AIM OF THE TASK
The data is to be repeated exactly, with the images removed.
[[ SOURCE DATA open ]]
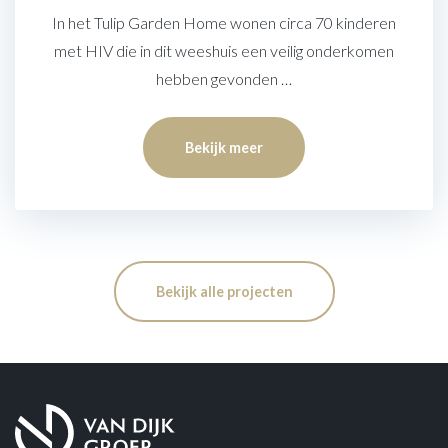
In het Tulip Garden Home wonen circa 70 kinderen
met HIV die in dit weeshuis een veilig onderkomen
hebben gevonden …
Bekijk meer
Bekijk alle projecten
[[ SOURCE DATA closed ]]
WRITTEN SOLUTION
In het Tulip Garden Home wonen circa 70 kinderen
met HIV die in dit weeshuis een veilig onderkomen
hebben gevonden …
Bekijk meer
Bekijk alle projecten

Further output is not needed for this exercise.